- [Requirement]: Within the records that follow, determine how many lines include the word "mono". State the number and nothing further.

- [Saved entries]:
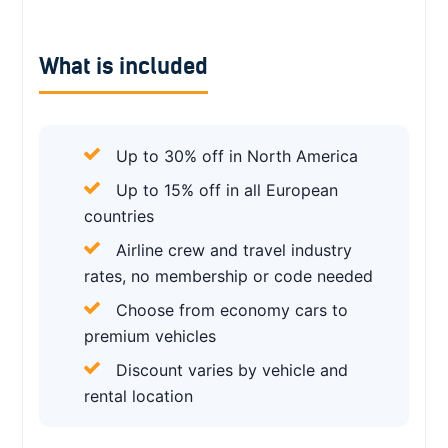
What is included
Up to 30% off in North America
Up to 15% off in all European
countries
Airline crew and travel industry
rates, no membership or code needed
Choose from economy cars to
premium vehicles
Discount varies by vehicle and
rental location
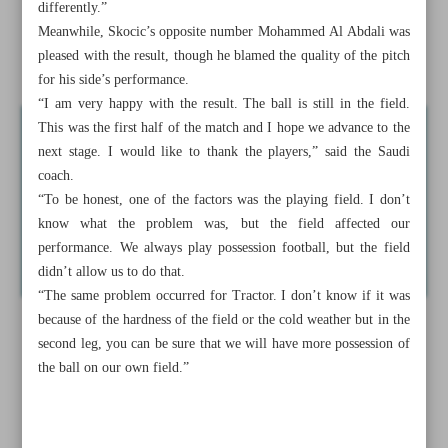
differently.”
Four Iranians among leaders in UWW Rankings
Meanwhile, Skocic’s opposite number Mohammed Al Abdali was
pleased with the result, though he blamed the quality of the pitch
Buva on double-double as Tabiat edges Sagesse 88-87
for his side’s performance.
“I am very happy with the result. The ball is still in the field.
This was the first half of the match and I hope we advance to the
next stage. I would like to thank the players,” said the Saudi
coach.
“To be honest, one of the factors was the playing field. I don’t
know what the problem was, but the field affected our
performance. We always play possession football, but the field
didn’t allow us to do that.
“The same problem occurred for Tractor. I don’t know if it was
because of the hardness of the field or the cold weather but in the
second leg, you can be sure that we will have more possession of
the ball on our own field.”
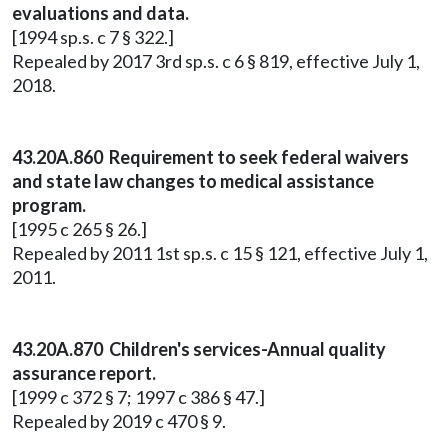
evaluations and data.
[1994 sp.s. c 7 § 322.]
Repealed by 2017 3rd sp.s. c 6 § 819, effective July 1,
2018.
43.20A.860 Requirement to seek federal waivers
and state law changes to medical assistance
program.
[1995 c 265 § 26.]
Repealed by 2011 1st sp.s. c 15 § 121, effective July 1,
2011.
43.20A.870 Children's services-Annual quality
assurance report.
[1999 c 372 § 7; 1997 c 386 § 47.]
Repealed by 2019 c 470 § 9.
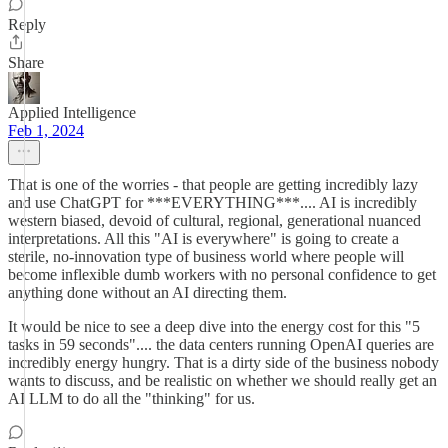
Reply
Share
Applied Intelligence
Feb 1, 2024
That is one of the worries - that people are getting incredibly lazy
and use ChatGPT for ***EVERYTHING***.... AI is incredibly
western biased, devoid of cultural, regional, generational nuanced
interpretations. All this "AI is everywhere" is going to create a
sterile, no-innovation type of business world where people will
become inflexible dumb workers with no personal confidence to get
anything done without an AI directing them.
It would be nice to see a deep dive into the energy cost for this "5
tasks in 59 seconds".... the data centers running OpenAI queries are
incredibly energy hungry. That is a dirty side of the business nobody
wants to discuss, and be realistic on whether we should really get an
AI LLM to do all the "thinking" for us.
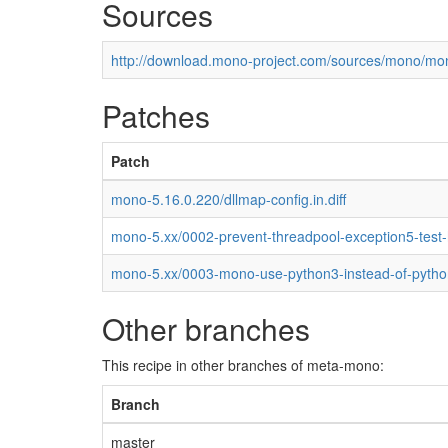
Sources
http://download.mono-project.com/sources/mono/mon
Patches
Patch
mono-5.16.0.220/dllmap-config.in.diff
mono-5.xx/0002-prevent-threadpool-exception5-test
mono-5.xx/0003-mono-use-python3-instead-of-pytho
Other branches
This recipe in other branches of meta-mono:
Branch
master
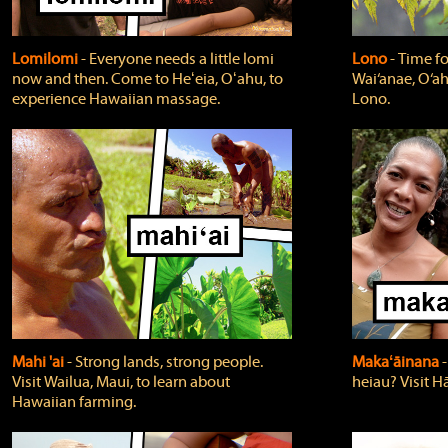
Lomilomi
‐ Everyone needs a little lomi
Lono
‐ Time fo
now and then. Come to Heʻeia, Oʻahu, to
Wai‘anae, O‘ah
experience Hawaiian massage.
Lono.
Mahi 'ai
‐ Strong lands, strong people.
Makaʻāinana
‐
Visit Wailua, Maui, to learn about
heiau? Visit Hā
Hawaiian farming.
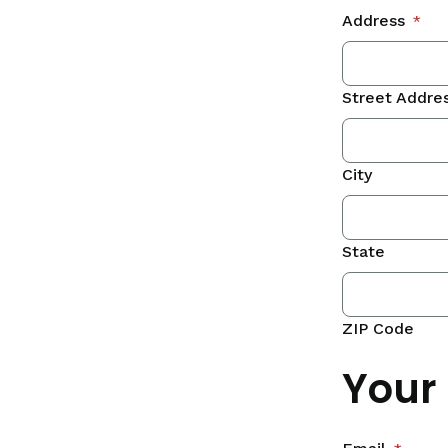
Address
*
Street Addre
City
State
ZIP Code
Your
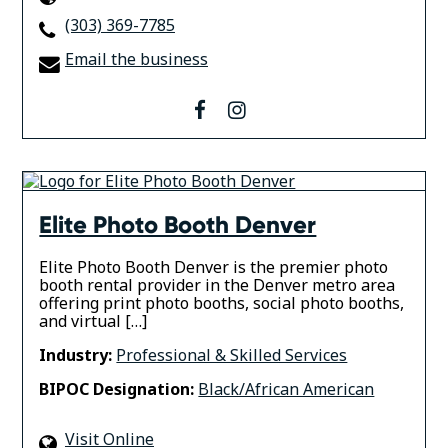
(303) 369-7785
Email the business
facebook
instagram
Elite Photo Booth Denver
Elite Photo Booth Denver is the premier photo
booth rental provider in the Denver metro area
offering print photo booths, social photo booths,
and virtual […]
Industry:
Professional & Skilled Services
BIPOC Designation:
Black/African American
Visit Online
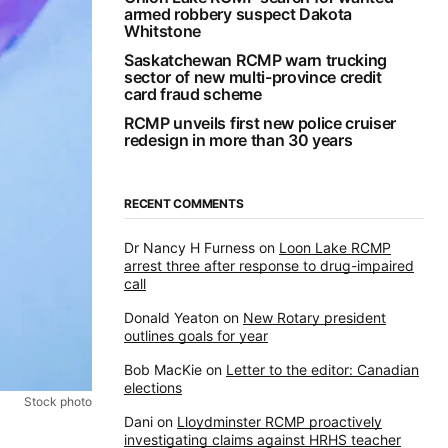
armed robbery suspect Dakota
Whitstone
Saskatchewan RCMP warn trucking
sector of new multi-province credit
card fraud scheme
RCMP unveils first new police cruiser
redesign in more than 30 years
RECENT COMMENTS
Dr Nancy H Furness
on
Loon Lake RCMP
arrest three after response to drug-impaired
call
Donald Yeaton
on
New Rotary president
outlines goals for year
Bob MacKie
on
Letter to the editor: Canadian
elections
Stock photo
Dani
on
Lloydminster RCMP proactively
investigating claims against HRHS teacher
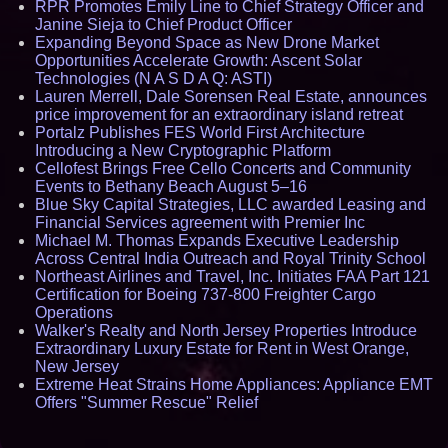
RPR Promotes Emily Line to Chief Strategy Officer and
Janine Sieja to Chief Product Officer
Expanding Beyond Space as New Drone Market
Opportunities Accelerate Growth: Ascent Solar
Technologies (N A S D A Q: ASTI)
Lauren Merrell, Dale Sorensen Real Estate, announces
price improvement for an extraordinary island retreat
Portalz Publishes FES World First Architecture
Introducing a New Cryptographic Platform
Cellofest Brings Free Cello Concerts and Community
Events to Bethany Beach August 5–16
Blue Sky Capital Strategies, LLC awarded Leasing and
Financial Services agreement with Premier Inc
Michael M. Thomas Expands Executive Leadership
Across Central India Outreach and Royal Trinity School
Northeast Airlines and Travel, Inc. Initiates FAA Part 121
Certification for Boeing 737-800 Freighter Cargo
Operations
Walker's Realty and North Jersey Properties Introduce
Extraordinary Luxury Estate for Rent in West Orange,
New Jersey
Extreme Heat Strains Home Appliances: Appliance EMT
Offers "Summer Rescue" Relief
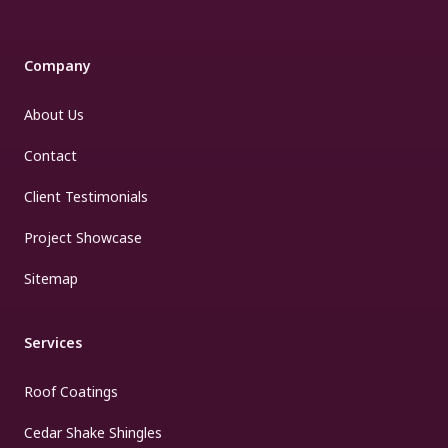
Company
About Us
Contact
Client Testimonials
Project Showcase
Sitemap
Services
Roof Coatings
Cedar Shake Shingles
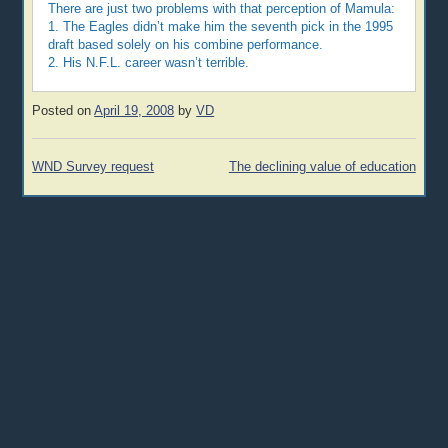
There are just two problems with that perception of Mamula:
1. The Eagles didn’t make him the seventh pick in the 1995
draft based solely on his combine performance.
2. His N.F.L. career wasn’t terrible.
Posted on
April 19, 2008
by
VD
Post
WND Survey request
The declining value of education
navigation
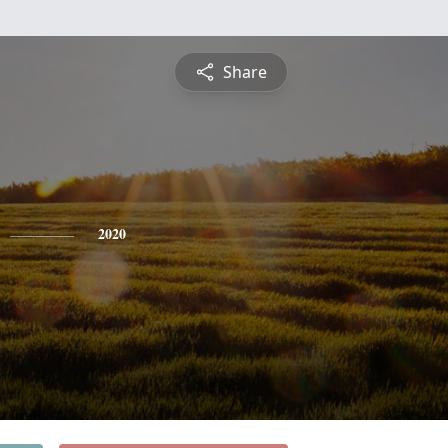
Share
2020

- [Answer box]: 5